[What the task asks]: Below is a block of entries; repeat exactly the lines starting at the line that contains "For every named target in this 984×2576" and ending at the line that contains "Washing advice (93, 342)", both included.

[Data excerpts]:
"""

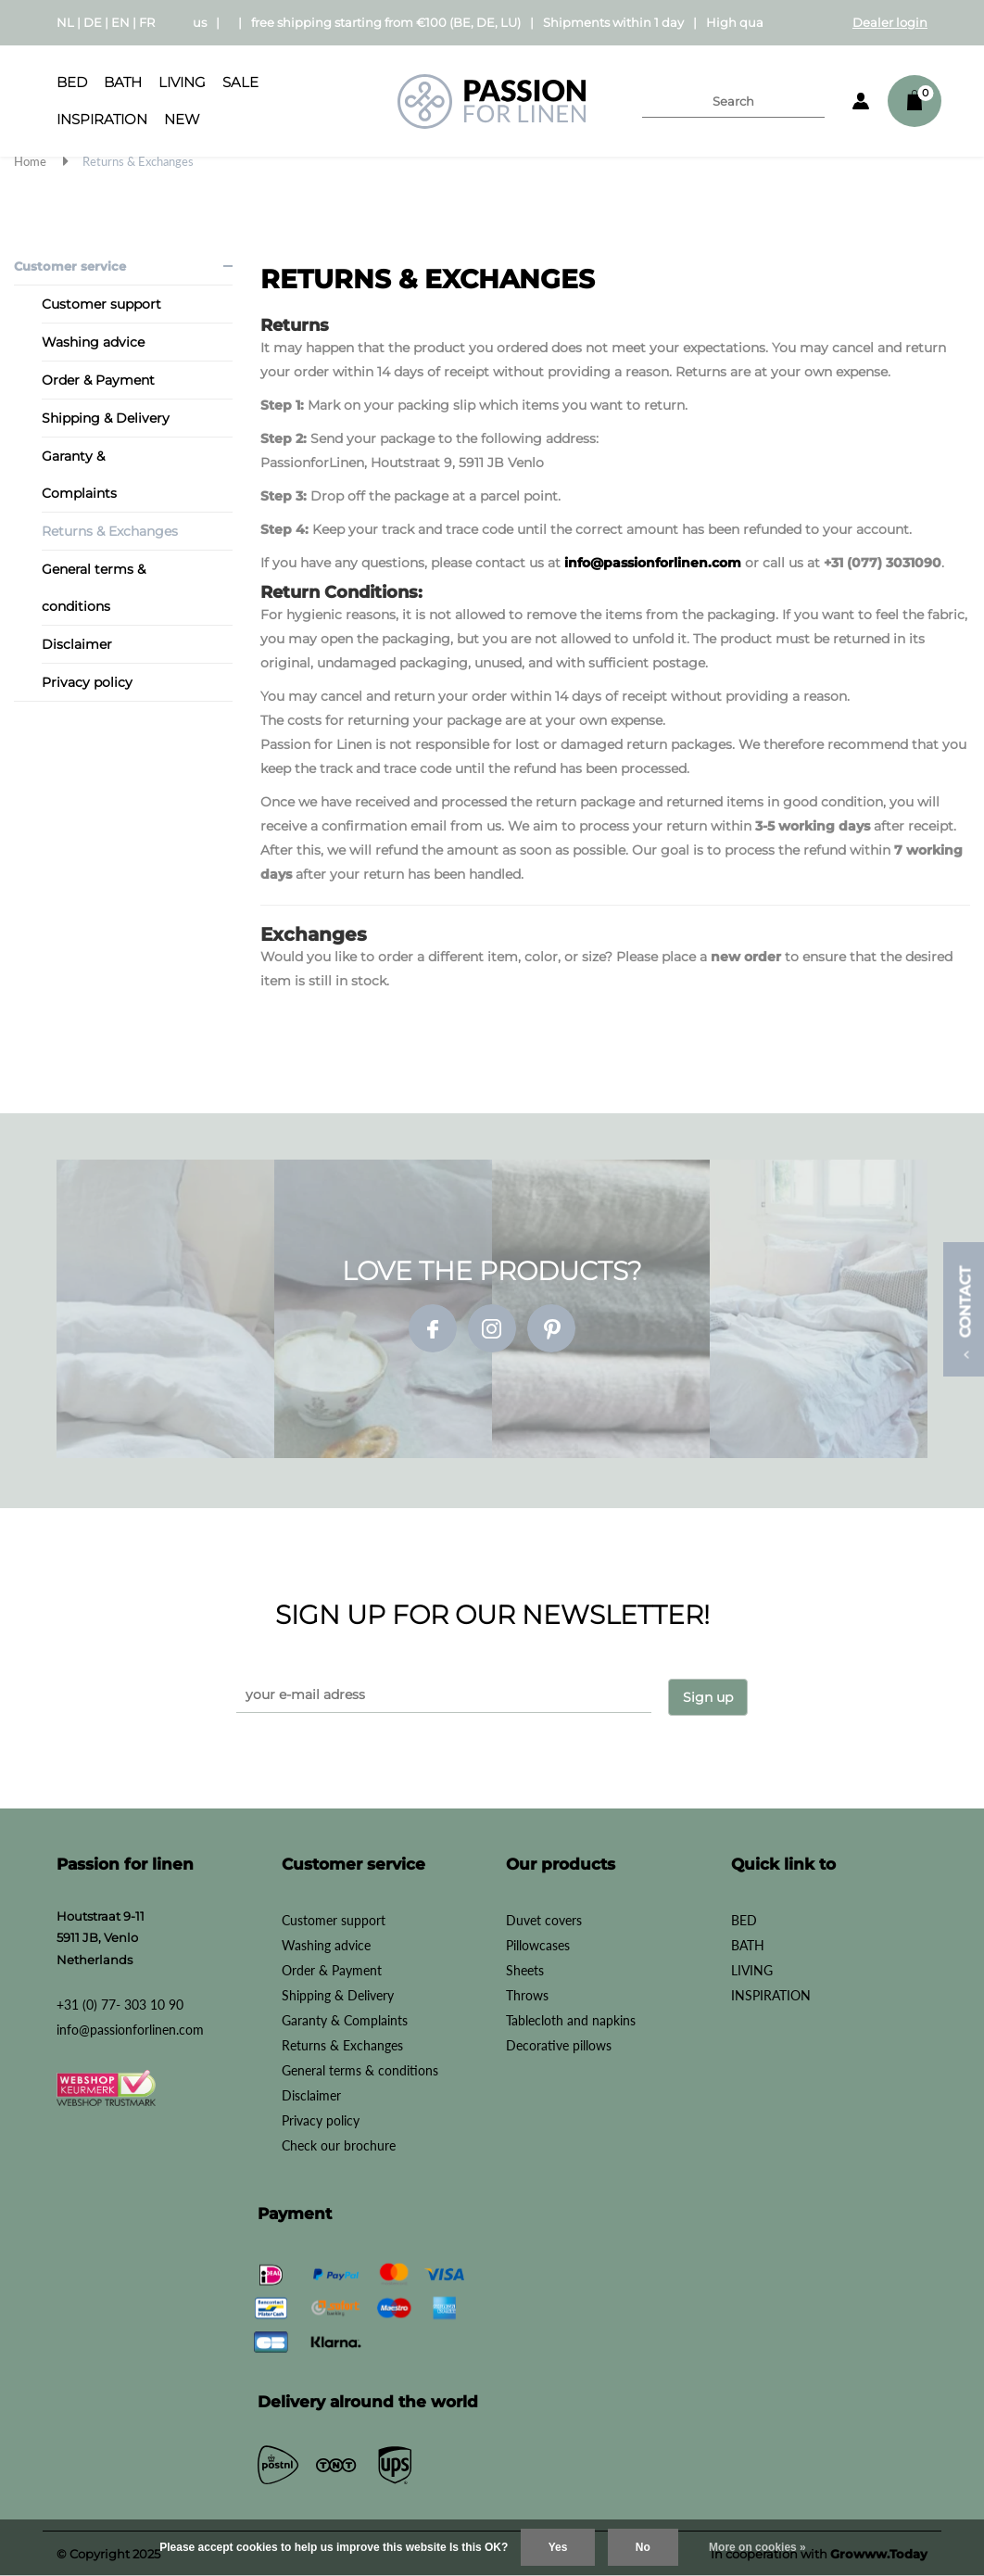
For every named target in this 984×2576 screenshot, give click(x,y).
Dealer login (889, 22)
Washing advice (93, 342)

"""
"""

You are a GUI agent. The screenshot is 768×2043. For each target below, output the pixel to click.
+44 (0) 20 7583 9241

"""
"""

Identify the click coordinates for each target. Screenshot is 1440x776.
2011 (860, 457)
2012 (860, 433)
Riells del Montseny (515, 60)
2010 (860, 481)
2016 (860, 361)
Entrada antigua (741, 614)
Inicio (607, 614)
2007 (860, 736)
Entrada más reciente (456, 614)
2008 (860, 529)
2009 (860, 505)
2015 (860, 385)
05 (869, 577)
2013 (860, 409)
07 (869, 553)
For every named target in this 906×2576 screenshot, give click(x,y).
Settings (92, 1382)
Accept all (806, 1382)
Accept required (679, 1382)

"""

[Expected answer]:
For every named target in this 984×2576 screenshot, give click(x,y).
Dealer login (889, 22)
Washing advice (93, 342)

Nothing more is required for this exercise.